↓↓↓

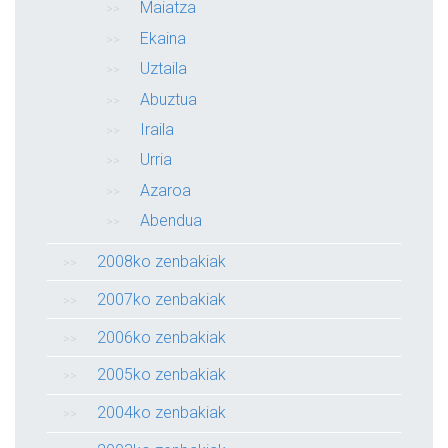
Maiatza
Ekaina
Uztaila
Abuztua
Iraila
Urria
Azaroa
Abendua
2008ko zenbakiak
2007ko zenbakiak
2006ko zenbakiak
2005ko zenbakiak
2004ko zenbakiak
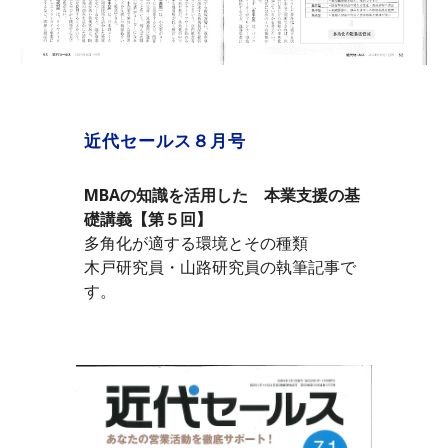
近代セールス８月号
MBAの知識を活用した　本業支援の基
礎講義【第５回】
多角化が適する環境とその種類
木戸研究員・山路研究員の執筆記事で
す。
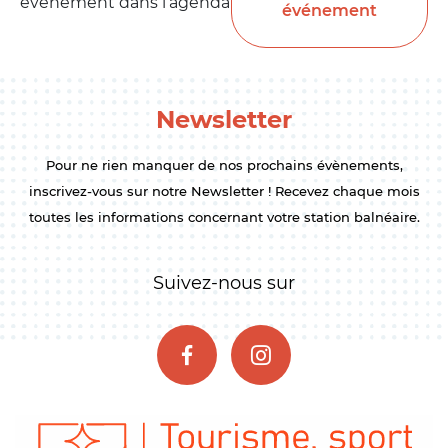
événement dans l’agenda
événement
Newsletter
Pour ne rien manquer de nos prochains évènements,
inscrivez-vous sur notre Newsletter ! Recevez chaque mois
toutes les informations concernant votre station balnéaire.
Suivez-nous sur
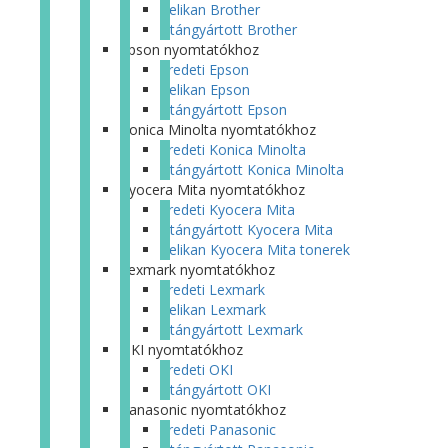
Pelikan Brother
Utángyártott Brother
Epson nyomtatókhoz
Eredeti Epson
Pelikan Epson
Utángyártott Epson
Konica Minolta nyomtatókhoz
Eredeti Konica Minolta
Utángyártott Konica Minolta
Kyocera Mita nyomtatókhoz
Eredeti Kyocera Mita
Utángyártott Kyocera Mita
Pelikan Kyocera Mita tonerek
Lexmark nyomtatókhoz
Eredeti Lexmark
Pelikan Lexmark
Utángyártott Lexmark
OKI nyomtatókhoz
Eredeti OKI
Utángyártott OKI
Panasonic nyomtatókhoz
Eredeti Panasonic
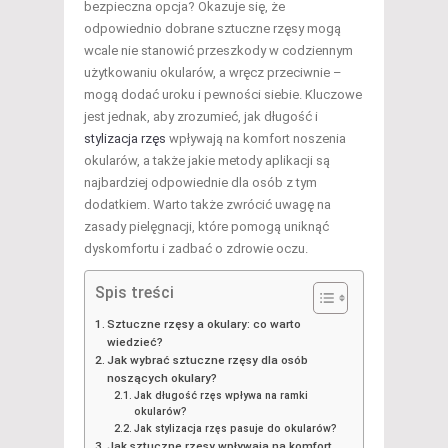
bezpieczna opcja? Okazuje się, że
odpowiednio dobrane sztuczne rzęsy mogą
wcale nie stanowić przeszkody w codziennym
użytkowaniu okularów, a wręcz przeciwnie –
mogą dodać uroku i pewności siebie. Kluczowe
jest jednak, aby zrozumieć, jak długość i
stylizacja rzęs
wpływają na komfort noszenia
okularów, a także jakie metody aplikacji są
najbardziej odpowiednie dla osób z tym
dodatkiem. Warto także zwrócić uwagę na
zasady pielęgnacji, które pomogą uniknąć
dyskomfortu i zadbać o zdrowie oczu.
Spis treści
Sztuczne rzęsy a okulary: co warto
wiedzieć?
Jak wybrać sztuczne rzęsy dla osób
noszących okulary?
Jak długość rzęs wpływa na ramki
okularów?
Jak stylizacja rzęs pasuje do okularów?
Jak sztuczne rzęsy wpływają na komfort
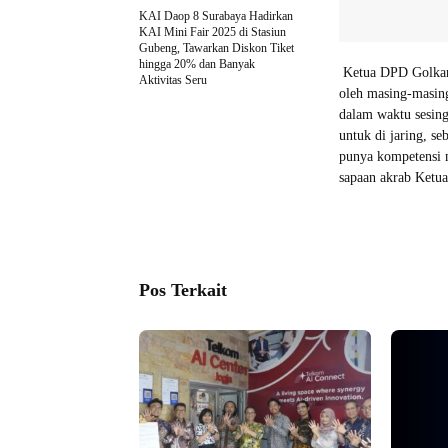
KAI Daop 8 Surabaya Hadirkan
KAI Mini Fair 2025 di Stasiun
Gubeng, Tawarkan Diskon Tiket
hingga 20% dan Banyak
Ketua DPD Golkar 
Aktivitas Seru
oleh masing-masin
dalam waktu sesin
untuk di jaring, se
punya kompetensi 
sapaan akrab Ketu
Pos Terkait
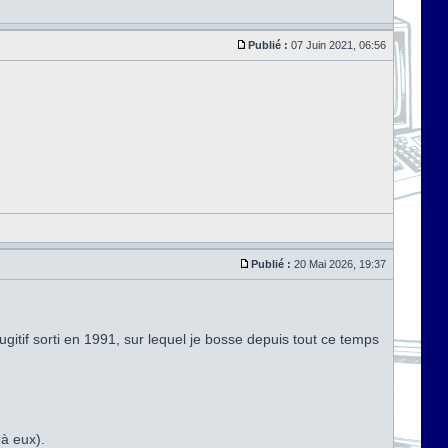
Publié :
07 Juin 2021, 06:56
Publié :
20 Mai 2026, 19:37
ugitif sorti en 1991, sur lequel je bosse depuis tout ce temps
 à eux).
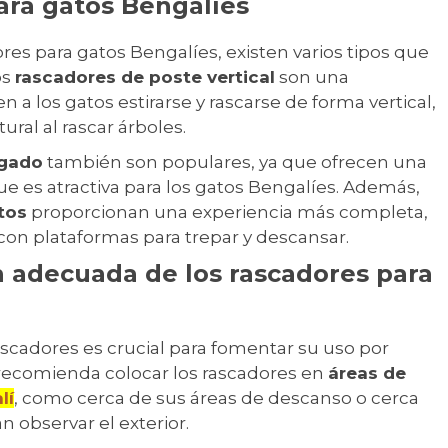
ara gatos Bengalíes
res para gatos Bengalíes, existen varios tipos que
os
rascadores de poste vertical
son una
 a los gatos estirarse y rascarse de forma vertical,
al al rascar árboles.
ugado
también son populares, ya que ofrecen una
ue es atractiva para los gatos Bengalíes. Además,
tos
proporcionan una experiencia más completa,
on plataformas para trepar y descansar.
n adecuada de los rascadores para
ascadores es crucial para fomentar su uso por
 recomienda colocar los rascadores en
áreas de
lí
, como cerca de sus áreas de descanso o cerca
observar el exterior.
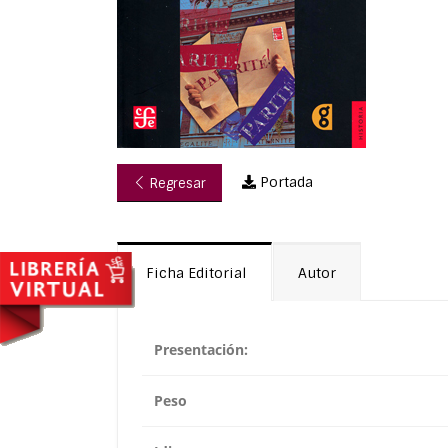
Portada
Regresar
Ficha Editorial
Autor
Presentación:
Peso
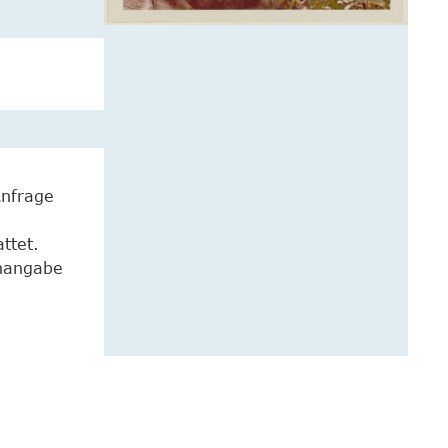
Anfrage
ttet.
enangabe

↑↑↑

## Description of the task
Among the records above, find each line containing the string "vertical" and copy it.

## Answer area
rascadores de poste vertical
 a los gatos estirarse y rascarse de forma vertical,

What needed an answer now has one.